(ASSIGNMENT) Of the lines below, report only those that contain "werden".

(EXCERPTED RECORDS)
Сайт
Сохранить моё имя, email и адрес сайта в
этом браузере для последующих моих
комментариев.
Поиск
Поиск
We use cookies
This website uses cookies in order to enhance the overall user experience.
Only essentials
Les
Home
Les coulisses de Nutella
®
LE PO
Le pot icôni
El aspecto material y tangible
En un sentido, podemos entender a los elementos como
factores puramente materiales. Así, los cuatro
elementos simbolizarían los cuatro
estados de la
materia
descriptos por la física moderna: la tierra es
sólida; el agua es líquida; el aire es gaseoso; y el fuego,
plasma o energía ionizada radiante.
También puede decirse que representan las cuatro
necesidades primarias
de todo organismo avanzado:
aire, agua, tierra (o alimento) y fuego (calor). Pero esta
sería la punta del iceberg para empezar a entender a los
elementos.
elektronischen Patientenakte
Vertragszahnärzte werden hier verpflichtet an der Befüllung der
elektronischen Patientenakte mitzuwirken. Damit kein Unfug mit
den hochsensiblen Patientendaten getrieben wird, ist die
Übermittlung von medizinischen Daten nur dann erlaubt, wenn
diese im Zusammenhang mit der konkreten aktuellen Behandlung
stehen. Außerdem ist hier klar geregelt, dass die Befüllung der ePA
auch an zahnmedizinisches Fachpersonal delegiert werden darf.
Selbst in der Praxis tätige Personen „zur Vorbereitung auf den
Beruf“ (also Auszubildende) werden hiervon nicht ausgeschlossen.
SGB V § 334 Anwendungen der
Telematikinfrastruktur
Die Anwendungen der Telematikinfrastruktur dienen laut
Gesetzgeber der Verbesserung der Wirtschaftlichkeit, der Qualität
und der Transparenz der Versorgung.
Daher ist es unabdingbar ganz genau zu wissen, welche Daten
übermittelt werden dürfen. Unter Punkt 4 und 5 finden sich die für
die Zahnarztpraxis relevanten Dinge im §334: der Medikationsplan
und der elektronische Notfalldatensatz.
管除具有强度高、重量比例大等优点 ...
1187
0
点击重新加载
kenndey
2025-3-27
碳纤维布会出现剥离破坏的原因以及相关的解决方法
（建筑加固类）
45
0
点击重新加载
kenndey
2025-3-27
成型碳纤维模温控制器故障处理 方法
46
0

--

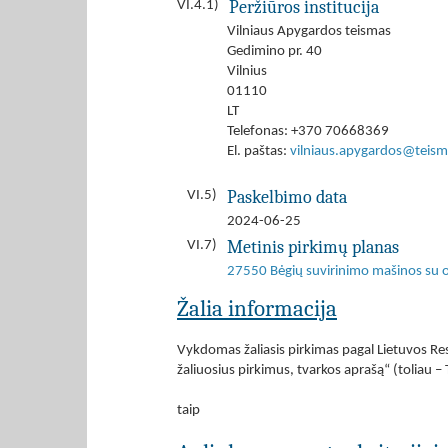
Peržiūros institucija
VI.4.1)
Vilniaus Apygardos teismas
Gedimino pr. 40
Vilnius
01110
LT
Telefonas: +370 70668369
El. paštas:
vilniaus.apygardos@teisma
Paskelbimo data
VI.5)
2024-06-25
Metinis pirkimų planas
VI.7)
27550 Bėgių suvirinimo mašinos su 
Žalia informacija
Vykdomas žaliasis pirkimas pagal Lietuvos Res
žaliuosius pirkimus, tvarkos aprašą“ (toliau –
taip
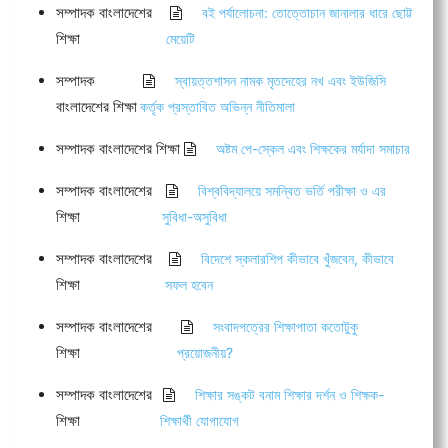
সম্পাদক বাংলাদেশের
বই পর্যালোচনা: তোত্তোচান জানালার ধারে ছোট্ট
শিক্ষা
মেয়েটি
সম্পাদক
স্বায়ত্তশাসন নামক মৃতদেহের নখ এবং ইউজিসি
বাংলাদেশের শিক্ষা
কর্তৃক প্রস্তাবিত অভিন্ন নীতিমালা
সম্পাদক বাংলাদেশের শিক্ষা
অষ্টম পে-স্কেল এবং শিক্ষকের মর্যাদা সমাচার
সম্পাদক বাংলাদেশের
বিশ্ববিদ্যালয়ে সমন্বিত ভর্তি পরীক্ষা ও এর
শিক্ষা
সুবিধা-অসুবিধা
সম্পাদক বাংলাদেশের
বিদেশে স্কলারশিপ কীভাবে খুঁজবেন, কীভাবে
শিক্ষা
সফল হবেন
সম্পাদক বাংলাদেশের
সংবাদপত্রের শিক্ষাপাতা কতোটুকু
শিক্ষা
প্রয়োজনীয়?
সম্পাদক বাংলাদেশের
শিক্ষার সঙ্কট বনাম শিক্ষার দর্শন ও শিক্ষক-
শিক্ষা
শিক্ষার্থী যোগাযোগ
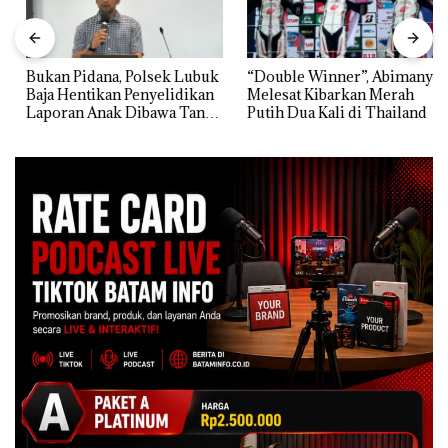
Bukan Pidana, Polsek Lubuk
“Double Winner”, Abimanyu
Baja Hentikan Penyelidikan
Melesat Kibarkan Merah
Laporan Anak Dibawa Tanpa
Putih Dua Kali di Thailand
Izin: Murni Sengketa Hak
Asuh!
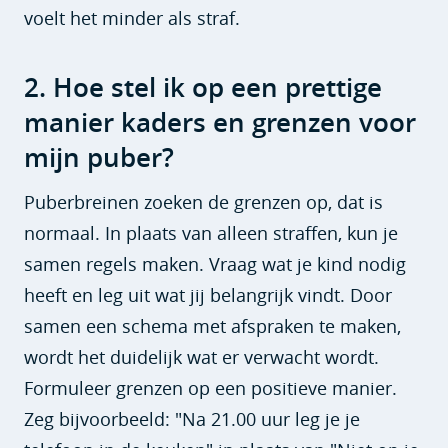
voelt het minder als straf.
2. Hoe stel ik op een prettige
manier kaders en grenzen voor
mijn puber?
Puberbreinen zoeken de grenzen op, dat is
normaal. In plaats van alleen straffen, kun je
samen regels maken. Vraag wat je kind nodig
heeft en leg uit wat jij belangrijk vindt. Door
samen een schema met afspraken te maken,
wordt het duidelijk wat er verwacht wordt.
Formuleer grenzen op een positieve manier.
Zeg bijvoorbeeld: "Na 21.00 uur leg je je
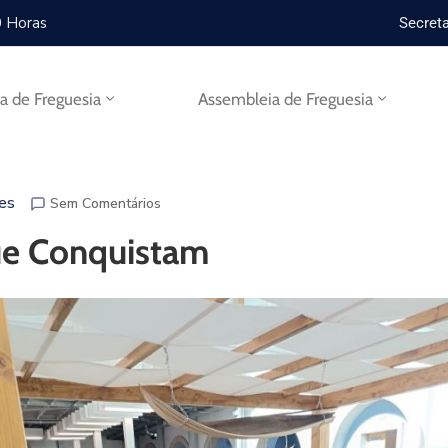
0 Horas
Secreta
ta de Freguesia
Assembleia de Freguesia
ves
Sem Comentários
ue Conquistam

(EXERCISE RESULT)
Vertragszahnärzte werden hier verpflichtet an der Befüllung der
auch an zahnmedizinisches Fachpersonal delegiert werden darf.
Beruf“ (also Auszubildende) werden hiervon nicht ausgeschlossen.
übermittelt werden dürfen. Unter Punkt 4 und 5 finden sich die für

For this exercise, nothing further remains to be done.